How about after you’ve talked with him?
Is there anything that is a guaranteed indicator of a guy being good in the sack?
Just curious.
How about after you’ve talked with him?
Is there anything that is a guaranteed indicator of a guy being good in the sack?
Just curious.
This appears to be an opinion poll, (and I am not sure what citations would work to supoport any “debates” on the issue), so I will nudge this over to IMHO.
No.
If he seems both considerate and like-minded, that’s a good sign, although not definite.
First hand experimentation is the only way to be sure.
There’s nothing like a test drive…
No, but my limited experience indicates that “it’s in his kiss” is actually a good indicator. The bad kissers I’ve met have been lousy at more-advanced items, the good kissers - yum. I think it’s because most of the bad kissers (and bad other things) have some sort of “recipe” that they follow no matter what your reactions are; the good ones “listen” to your reactions.
Nava nailed it. Can’t tell anything by looking or talking (well, other than that you’d like to find out more), but you can tell pretty much all you need to know by kissing.
I’ve never found that to be true. A few good kissers were great at everything else, a few were only good at kissing, and the latest, while great at everything else, is not a good kisser, though receptive to instruction.
You can’t tell by looking and you often can’t tell by talking to him, either, though if he’s the kind who has a certain bad attitude toward women, he’s not going to be worth your time if you do decide for some crazy reason to have sex with him. I will say that in my experience, geeks are better than others.

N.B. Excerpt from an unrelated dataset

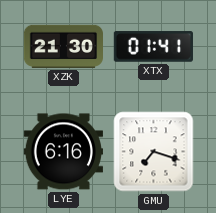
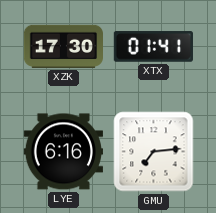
XZK: 21:30 -> 17:30
GMU: 7:18 -> 7:14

If he can actually listen and ask questions as opposed to talking all about himself, that’s a pretty good sign that he’s probably good at give-and-take in the bedroom as well.
I can’t always tell when a guy will be GOOD, but I can generally spot the ones who will be BAD, if you know what I mean. Occasionally I predict good and am disappointed, I’ve never predicted bad and been surprised. (Not that I generally sleep with men expecting them to be lousy in bed, but my friends have slept with some people I’ve speculated about, and I’ve not been wrong by their reports.)
Geeks, guys into yoga and serious martial artists tend to be high on the good list. Bodybuilders tend to suck, and not in a good way.
Yes. Lots of times, I’ve looked at a man and thought, “He looks like he’d be a lot of fun in bed.” The couple of times I took the opportunity to find out, I was right.
So, ladies, what you’re basically saying is that this sock full of quarters I keep stuffed down the front of my pants is doing me no good?
Well, if it helps, we can go to a laundromat together and keep the washer on spin all night.
You should use 50 cent pieces…
Stuff with $100 bills and your luck might improve.
Like when he licks his eyebrow?
I don’t think you can tell by looking, but I know that there are men out there that you can tell for sure after talking to them that they are going to be bad in bed because they are incredibly rude/self absorbed/whatever. Most men would need to be tried on for size before you could determine if they were any good or not though.
IMHO the best lovers are guys who find it a big turn-on to turn women on (i.e. they like giving just as much as - if not more than - getting). This is not something that can be faked.
Some men who are like this can make this clear in conversation without being skeevy about it.
Those men are rare and special indeed, and I find they are usually richly rewarded.
Well, hell, if I had that kind of money I would just stay home and masturbate, utterly smitten with myself.
If he has a temper and cannot take criticism in everyday dealings, he probably won’t appreciate your helpful suggestions in bed.
Can you ladies give some specifics on just what being “good in bed” entails?